CIFAR10 folder currently contains the test and training pipeline using the NASNet search space.
The code for EfficientNet search space on ImageNet will be released later.
CIFAR-10: 99.03% top-1 using NASNet search space, SoTA result without using ImageNet or transfer learning.
Model | LaNet | EfficientNet-B7 | GPIPE | PyramidNet | XNAS |
---|---|---|---|---|---|
top-1 | 99.03 | 98.9 | 99.0 | 98.64 | 98.4 |
use ImageNet | X | ✓ | ✓ | X | X |
ImageNet: 77.7% top-1@240 MFLOPS, 80.8% top-1@600 MFLOPS using EfficientNet search space, SoTA results on the efficentNet space.
Model | LaNet | OFA | FBNetV2-F4 | MobileNet-V3 | FBNet-B |
---|---|---|---|---|---|
top-1 | 77.7 | 76.9 | 76.0 | 75.2 | 74.1 |
MFLOPS | 240 | 230 | 238 | 219 | 295 |
Model | LaNet | OFA | FBNetV3 | EfficientNet-B1 |
---|---|---|---|---|
top-1 | 80.8 | 80.0 | 79.6 | 79.1 |
MFLOPS | 600 | 595 | 544 | 700 |
Applying LaNet to detection: Compared to NAS-FCOS in CVPR-2020,
Backbone | Decoder | FLOPS(G) | AP |
---|---|---|---|
LaNet | FPN-FCOS | 35.22 | 36.5 |
MobileNetV2 | FPN-FCOS | 105.4 | 31.2 |
MobileNetV2 | NAS-FCOS | 39.3 | 32.0 |
We will release the ImageNet model, search framework, training pipeline, and their applications on detection, segmentation soon; stay tuned.
Here are the following training heuristics we have used in our project:
- Data Augmentation
We use CutOut, CutMix and RandAugmentation. Pytorch-Image-Models has a very nice implementation, but keep an eye of SoTA data augmentation techniques.
- Distillation
a) The main source of the performance improvement in recent NAS EfficientNet paper. It seems training a student network together with a teacher from scratch can further improve the current SoTA, better than transferring weights from a fancy supernet.
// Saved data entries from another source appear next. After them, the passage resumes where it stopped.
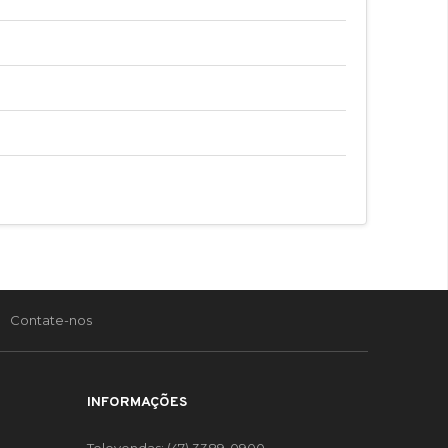
Contate-nos
INFORMAÇÕES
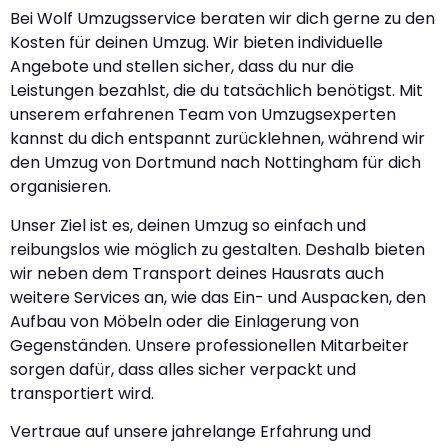
Bei Wolf Umzugsservice beraten wir dich gerne zu den
Kosten für deinen Umzug. Wir bieten individuelle
Angebote und stellen sicher, dass du nur die
Leistungen bezahlst, die du tatsächlich benötigst. Mit
unserem erfahrenen Team von Umzugsexperten
kannst du dich entspannt zurücklehnen, während wir
den Umzug von Dortmund nach Nottingham für dich
organisieren.
Unser Ziel ist es, deinen Umzug so einfach und
reibungslos wie möglich zu gestalten. Deshalb bieten
wir neben dem Transport deines Hausrats auch
weitere Services an, wie das Ein- und Auspacken, den
Aufbau von Möbeln oder die Einlagerung von
Gegenständen. Unsere professionellen Mitarbeiter
sorgen dafür, dass alles sicher verpackt und
transportiert wird.
Vertraue auf unsere jahrelange Erfahrung und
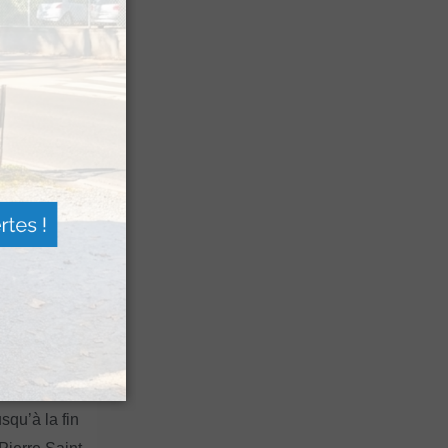
 Festival
agne
a Sagette
 de berger »
squ’à la fin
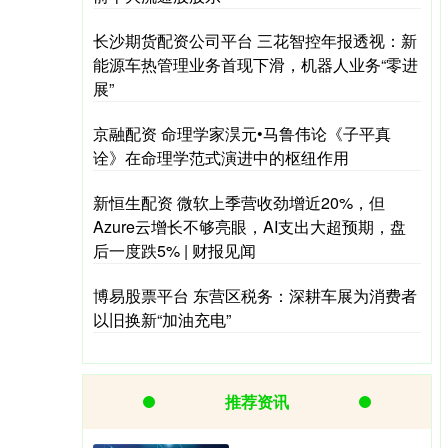
长沙期货配资公司平台 三花智控年报透视：新
能源车热管理业务首现下滑，机器人业务“零进
展”
京融配资 命理学家淏元•马鲁伟论《子平真
诠》在命理学范式演进中的枢纽作用
新恒生配资 微软上季营收劲增近20%，但
Azure云增长不够亮眼，AI支出大超预期，盘
后一度跌5% | 财报见闻
博易股票平台 东营区税务：深耕车展为消费者
以旧换新“加油充电”
推荐资讯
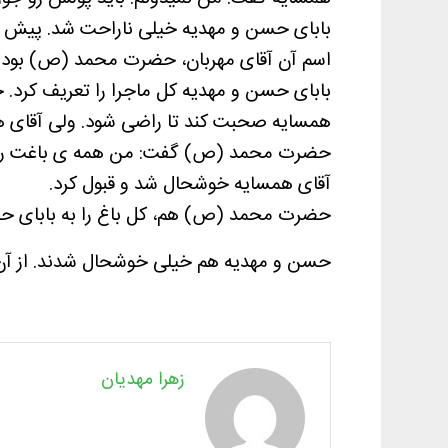
بابای حسن و مهدیه خیلی ناراحت شد. پیش یک
اسم آن آقای مهربان، حضرت محمد (ص) بود.
بابای حسن و مهدیه کل ماجرا را تعریف کرد.
همسایه صحبت کند تا راضی شود.
ولی آقای 
حضرت محمد (ص) گفت: من همه ی باغت رو
آقای همسایه خوشحال شد و قبول کرد.
حضرت محمد (ص) هم، کل باغ را به بابای ح
حسن و مهدیه هم خیلی خوشحال شدند. از آن رو
زهرا مهدیان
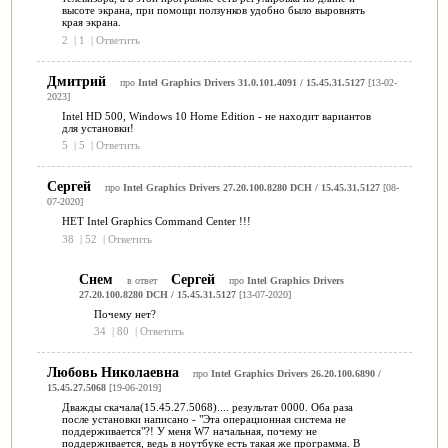
высоте экрана, при помощи ползунков удобно было выровнять
края экрана.
2
|
1
|
Ответить
Дмитрий
про
Intel Graphics Drivers 31.0.101.4091 / 15.45.31.5127
[13-02-
2023]
Intel HD 500, Windows 10 Home Edition - не находит вариантов
для установки!
5
|
5
|
Ответить
Сергей
про
Intel Graphics Drivers 27.20.100.8280 DCH / 15.45.31.5127
[08-
07-2020]
НЕТ Intel Graphics Command Center !!!
38
|
52
|
Ответить
Снем
Сергей
в ответ
про
Intel Graphics Drivers
27.20.100.8280 DCH / 15.45.31.5127
[13-07-2020]
Почему нет?
34
|
80
|
Ответить
Любовь Николаевна
про
Intel Graphics Drivers 26.20.100.6890 /
15.45.27.5068
[19-06-2019]
Дважды скачала(15.45.27.5068).... результат 0000. Оба раза
после установки написано - "Эта операционная система не
поддерживается"?! У меня W7 начальная, почему не
поддерживается, ведь в ноутбуке есть такая же программа. В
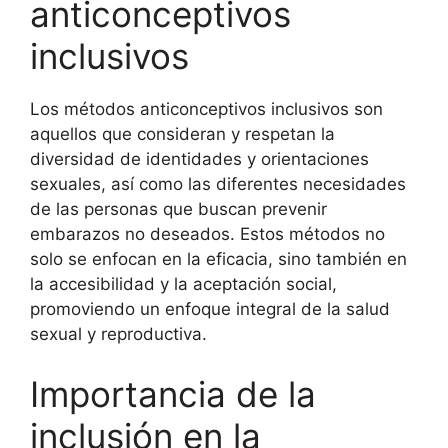
anticonceptivos
inclusivos
Los métodos anticonceptivos inclusivos son
aquellos que consideran y respetan la
diversidad de identidades y orientaciones
sexuales, así como las diferentes necesidades
de las personas que buscan prevenir
embarazos no deseados. Estos métodos no
solo se enfocan en la eficacia, sino también en
la accesibilidad y la aceptación social,
promoviendo un enfoque integral de la salud
sexual y reproductiva.
Importancia de la
inclusión en la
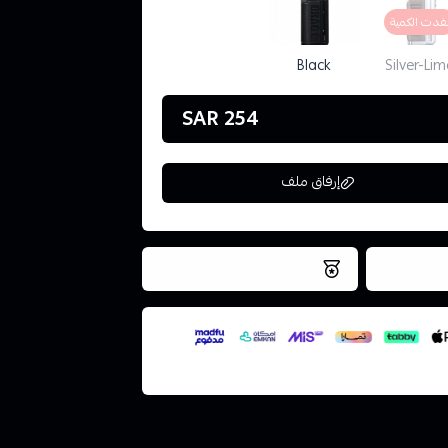
فدت الكمية
Black
Silver-Lim
254 SAR
إرفاق ملف
فس اليوم
نتميز بلجودة والتخزين الامن
ملف هنا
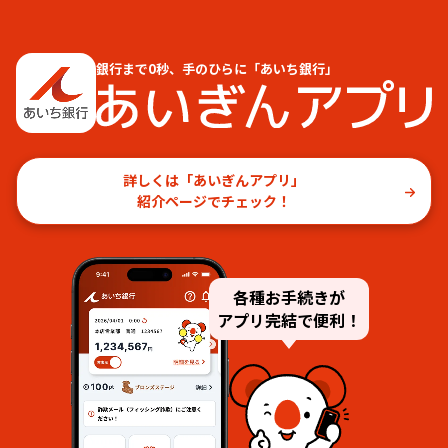
銀行まで0秒、手のひらに「あいち銀行」
詳しくは「あいぎんアプリ」
紹介ページでチェック！
各種お手続きが
アプリ完結で便利！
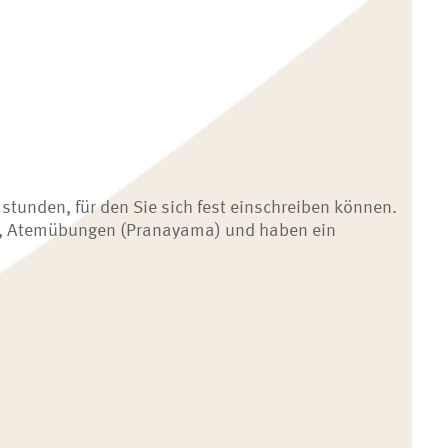
stunden, für den Sie sich fest einschreiben können.
nas, Atemübungen (Pranayama) und haben ein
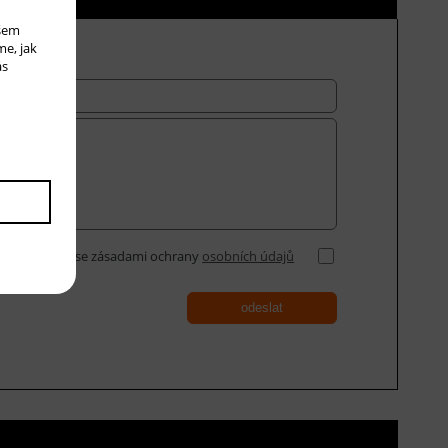
ašem
me, jak
ás
Souhlasím se zásadami ochrany
osobních údajů
odeslat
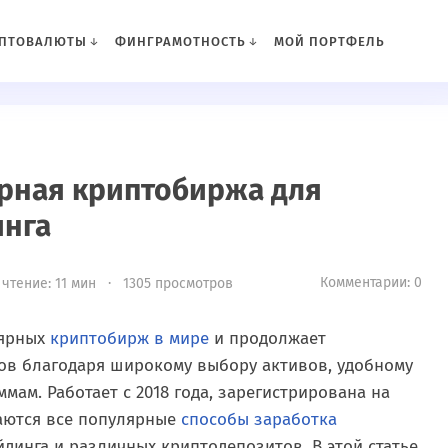
ПТОВАЛЮТЫ
ФИНГРАМОТНОСТЬ
МОЙ ПОРТФЕЛЬ
лярная криптобиржа для
инга
Комментарии: 0
 чтение: 11 мин · 1305 просмотров
лярных
криптобирж в мире
и продолжает
ов благодаря широкому выбору активов, удобному
ам. Работает с 2018 года, зарегистрирована на
аются все популярные
способы заработка
динга и различных криптодепозитов. В этой статье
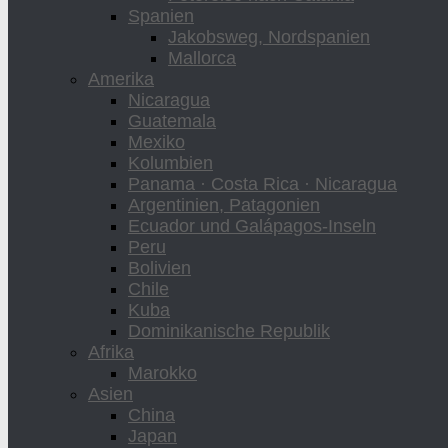
Spanien
Jakobsweg, Nordspanien
Mallorca
Amerika
Nicaragua
Guatemala
Mexiko
Kolumbien
Panama · Costa Rica · Nicaragua
Argentinien, Patagonien
Ecuador und Galápagos-Inseln
Peru
Bolivien
Chile
Kuba
Dominikanische Republik
Afrika
Marokko
Asien
China
Japan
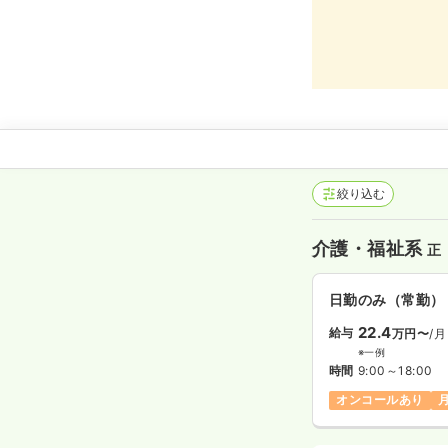
絞り込む
介護・福祉系
正
日勤のみ（常勤）
22.4
給与
万円〜
/月
※一例
時間
9:00～18:00
オンコールあり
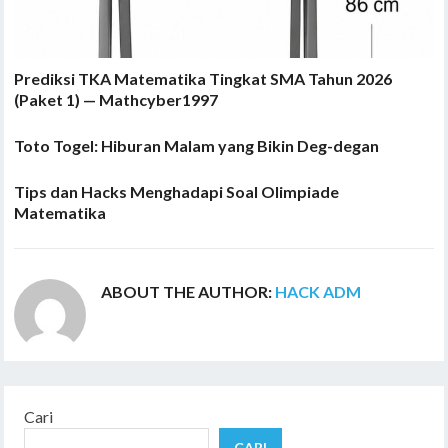
Prediksi TKA Matematika Tingkat SMA Tahun 2026
(Paket 1) — Mathcyber1997
Toto Togel: Hiburan Malam yang Bikin Deg-degan
Tips dan Hacks Menghadapi Soal Olimpiade
Matematika
ABOUT THE AUTHOR:
HACK ADM
Cari
CARI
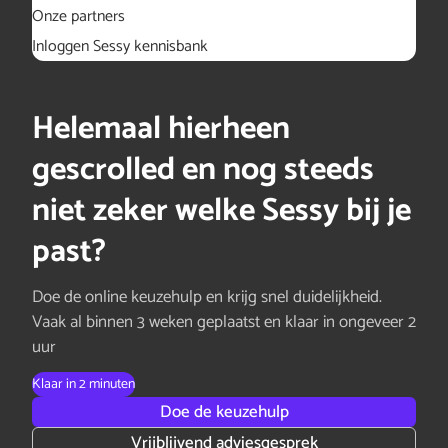
Onze partners
Inloggen Sessy kennisbank
Helemaal hierheen
gescrolled en nog steeds
niet zeker welke Sessy bij je
past?
Doe de online keuzehulp en krijg snel duidelijkheid.
Vaak al binnen 3 weken geplaatst en klaar in ongeveer 2
uur
Klaar in 2 minuten
Doe de keuzehulp
Vrijblijvend adviesgesprek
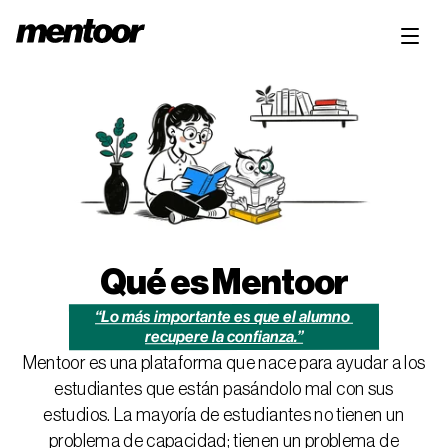
Qué es Mentoor
“Lo más importante es que el alumno 
recupere la confianza.”
Mentoor es una plataforma que nace para ayudar a los
estudiantes que están pasándolo mal con sus
estudios. La mayoría de estudiantes no tienen un
problema de capacidad; tienen un problema de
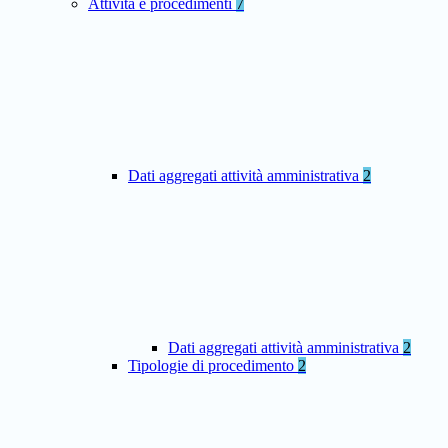
Attività e procedimenti
7
Dati aggregati attività amministrativa
2
Dati aggregati attività amministrativa
2
Tipologie di procedimento
2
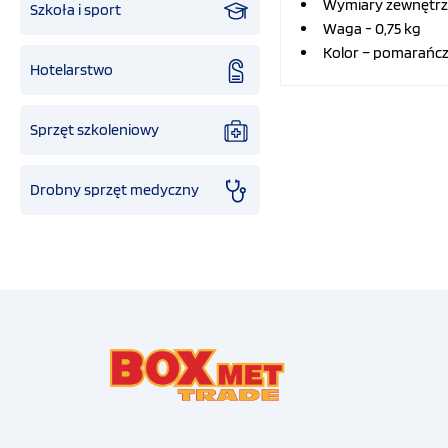
Wymiary zewnętrzn
Szkoła i sport
Waga - 0,75 kg
Kolor – pomarańc
Hotelarstwo
Sprzęt szkoleniowy
Drobny sprzęt medyczny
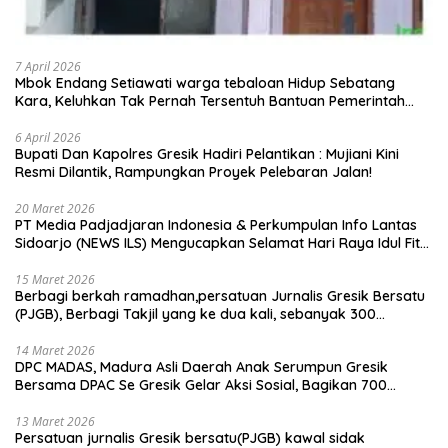
7 April 2026
Mbok Endang Setiawati warga tebaloan Hidup Sebatang
Kara, Keluhkan Tak Pernah Tersentuh Bantuan Pemerintah
kabupaten gresik
6 April 2026
​Bupati Dan Kapolres Gresik Hadiri Pelantikan : Mujiani Kini
Resmi Dilantik, Rampungkan Proyek Pelebaran Jalan!
20 Maret 2026
PT Media Padjadjaran Indonesia & Perkumpulan Info Lantas
Sidoarjo (NEWS ILS) Mengucapkan Selamat Hari Raya Idul Fitri
1447 H – 2026 M
15 Maret 2026
Berbagi berkah ramadhan,persatuan Jurnalis Gresik Bersatu
(PJGB), Berbagi Takjil yang ke dua kali, sebanyak 300
bungkus
14 Maret 2026
DPC MADAS, Madura Asli Daerah Anak Serumpun Gresik
Bersama DPAC Se Gresik Gelar Aksi Sosial, Bagikan 700
Bungkus Takjil di GOR Gelora Joko Samudro
13 Maret 2026
Persatuan jurnalis Gresik bersatu(PJGB) kawal sidak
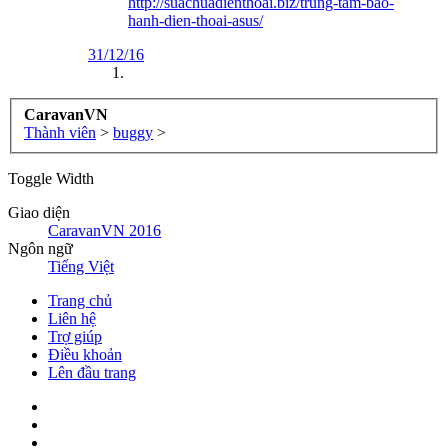
http://suachuadienthoai.biz/trung-tam-bao-
hanh-dien-thoai-asus/
31/12/16
CaravanVN
Thành viên
>
buggy
>
Toggle Width
Giao diện
CaravanVN 2016
Ngôn ngữ
Tiếng Việt
Trang chủ
Liên hệ
Trợ giúp
Điều khoản
Lên đầu trang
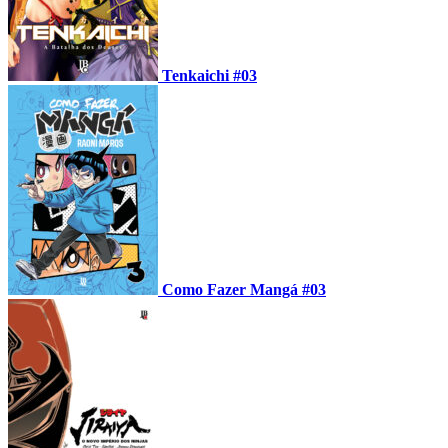
Tenkaichi #03
Como Fazer Mangá #03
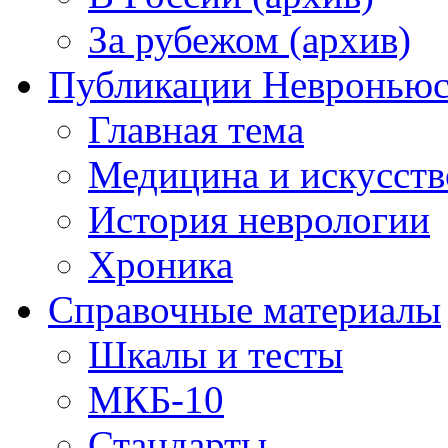
За рубежом (архив)
Публикации Невронью
Главная тема
Медицина и искусств
История неврологии
Хроника
Справочные материалы
Шкалы и тесты
МКБ-10
Стандарты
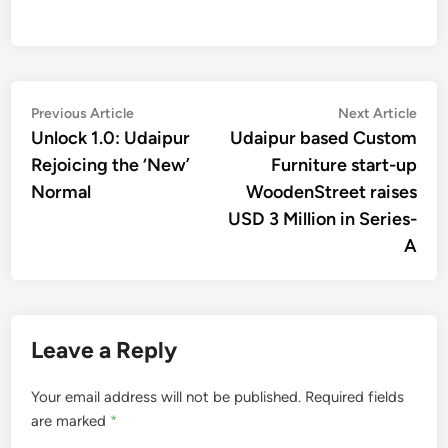
Post
Previous
Nex
Previous Article
Next Article
article:
artic
Unlock 1.0: Udaipur
Udaipur based Custom
navigation
Rejoicing the ‘New’
Furniture start-up
Normal
WoodenStreet raises
USD 3 Million in Series-
A
Leave a Reply
Your email address will not be published.
Required fields
are marked
*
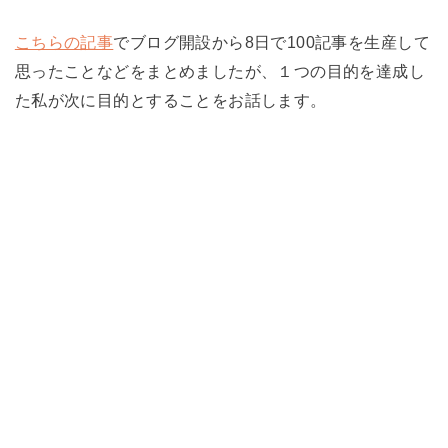
こちらの記事
でブログ開設から8日で100記事を生産して
思ったことなどをまとめましたが、１つの目的を達成し
た私が次に目的とすることをお話します。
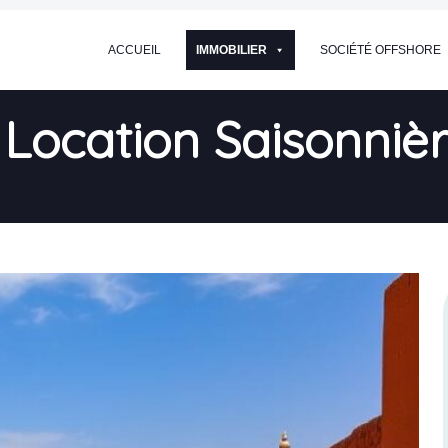
ACCUEIL
IMMOBILIER
SOCIÉTÉ OFFSHORE
 Location Saisonniè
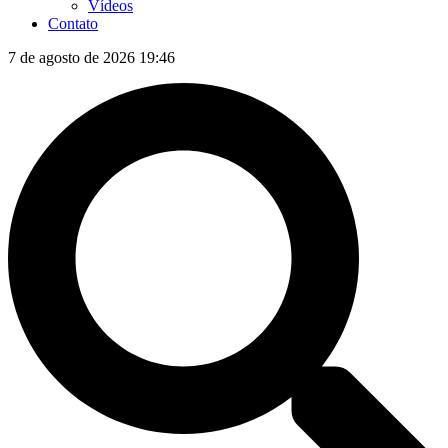
Vídeos
Contato
7 de agosto de 2026 19:46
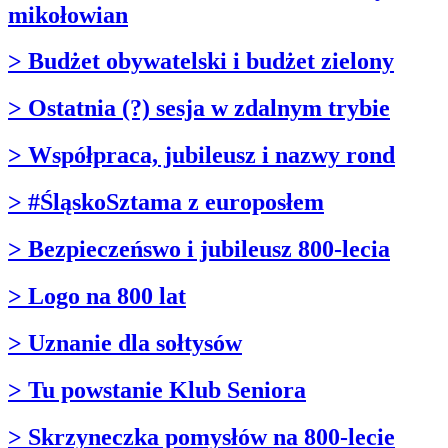
mikołowian
> Budżet obywatelski i budżet zielony
> Ostatnia (?) sesja w zdalnym trybie
> Współpraca, jubileusz i nazwy rond
> #ŚląskoSztama z europosłem
> Bezpieczeńswo i jubileusz 800-lecia
> Logo na 800 lat
> Uznanie dla sołtysów
> Tu powstanie Klub Seniora
> Skrzyneczka pomysłów na 800-lecie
b) Use a better teacher helps.
c) A better teacher may require larger images than student, use interpolation to resize the batch to feed into student and teacher.
- Training Hyper-parameters
drop out and drop path, tune your training hyper-parameters. The learning rate cannot be too large nor too small, check your loss progress.
- EMA
Using Exponential Moving Average (EMA) in the models, e.g. CNN, Detection, Transformers, unsupervised models, or whatever NLP or CV models, helps the performance, especially when your training finishes with fewer number of epochs.
- Testing different Crops
Try changing different crop percentages in testing, it usually improves 0.1%.
- Longer epochs
Make sure your model is sufficiently trained.